En la mayoría de las ocasiones la posibilidad de perder algo que ingenuamente creemos poseer, ya sea algo tan etéreo como la libertad, la seguridad vital... o algo tan material como una vivienda o un trabajo, nos impide asumir el compromiso necesario para sacar adelante aquellos proyectos o tomar las decisiones en las que decimos creer o confiar.
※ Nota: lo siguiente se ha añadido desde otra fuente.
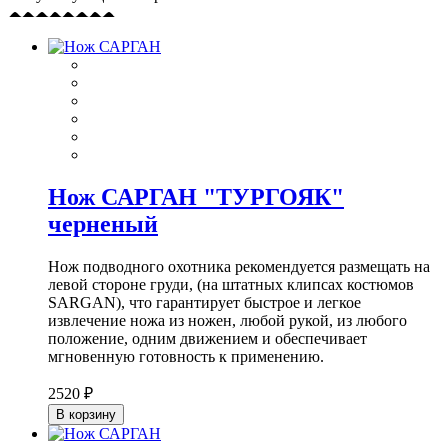
Нож САРГАН "ТУРГОЯК"
черненый
Нож подводного охотника рекомендуется размещать на
левой стороне груди, (на штатных клипсах костюмов
SARGAN), что гарантирует быстрое и легкое
извлечение ножа из ножен, любой рукой, из любого
положение, одним движением и обеспечивает
мгновенную готовность к применению.
2520 ₽
В корзину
Por eso seguimos dejando que la corriente nos arrastre, que sean otros los que decidan como debe ser nuestra vida. Seguimos creyéndonos que la utopía basta con pensarla, que para vivir ya tenemos eso que llamamos la vida real y que en esta realidad sólo es posible tratar de mejorar nuestra condición sin tener demasiado en cuenta al resto porque si lo hacemos ni siquiera podemos mejorar la nuestra. Así seguimos asistiendo al espectáculo sin darnos cuenta que somos parte de él. Lo que sucede, incluido el teatro electoral y el posterior juego de los sillones, no nos es ajeno, estamos incluidos en él y es nuestra obligación tratar de revertir el guión de la obra porque el final está escrito y no es nada bueno.